El sistema nos enseña que ser hombre y no cumplir con estas características es motivo de vergüenza y es común que, como sociedad, seamos nosotres quienes provoquemos esa vergüenza con comentarios, burlas, regaños y reclamos.

¿La masculinidad también daña a los hombres?

Olga Silverstein dice:

“¡Los hombres no están sobreviviendo muy bien! Los mandamos a la guerra a matar y ser matados. Se acuestan a la mitad de la carretera para probar su hombría (…) Se suicidan cuatro veces más que las mujeres, son víctimas de homicidio (generalmente en manos de otros hombres) tres veces más que las mujeres, por lo tanto viven más o menos ocho años menos que ellas.”

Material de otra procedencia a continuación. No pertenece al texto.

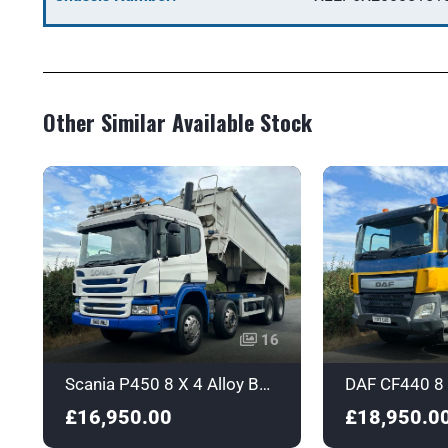
Other Similar Available Stock
16
Scania P450 8 X 4 Alloy Body Tipper with Sleeper - Euro 6 - SN16NWJ
£16,950.00
£18,950.0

La masculinidad tóxica nos está matando!

La escritora bell hooks incluso plantea que los niños socializados para convertirse en patriarcas son víctimas de abuso, pues no aprenden a reconocerse merecedores de amor, sino que conciben las relaciones como producto de poder, control, secrecía, miedo, vergüenza, aislamiento y distancia.

Dice: “Cuando los hombres son obligados a usar una máscara de un falso “yo”, su capacidad para vivir plena y libremente es severamente disminuida. No pueden experimentar alegría y no pueden amar verdaderamente.”

La respuesta es la deconstrucción

Cuando hablamos de deconstruirnos nos referimos al incomodísimo proceso de desaprender mucha de la basura que aprendimos en la infancia (prejuicios, supuestas esencias, obligaciones) para aprender nuevas formas de existir y relacionarnos en la sociedad.

A los hombres nos toca buscar nuevas formas de ser: alejarnos de la violencia, entrar en contacto con las partes de nosotros que nos dijeron estaban prohibidas, asumir responsabilidades afectivas, hacernos cargo de comunicar nuestras emociones y desechar todo aquello que limita nuestra libertad.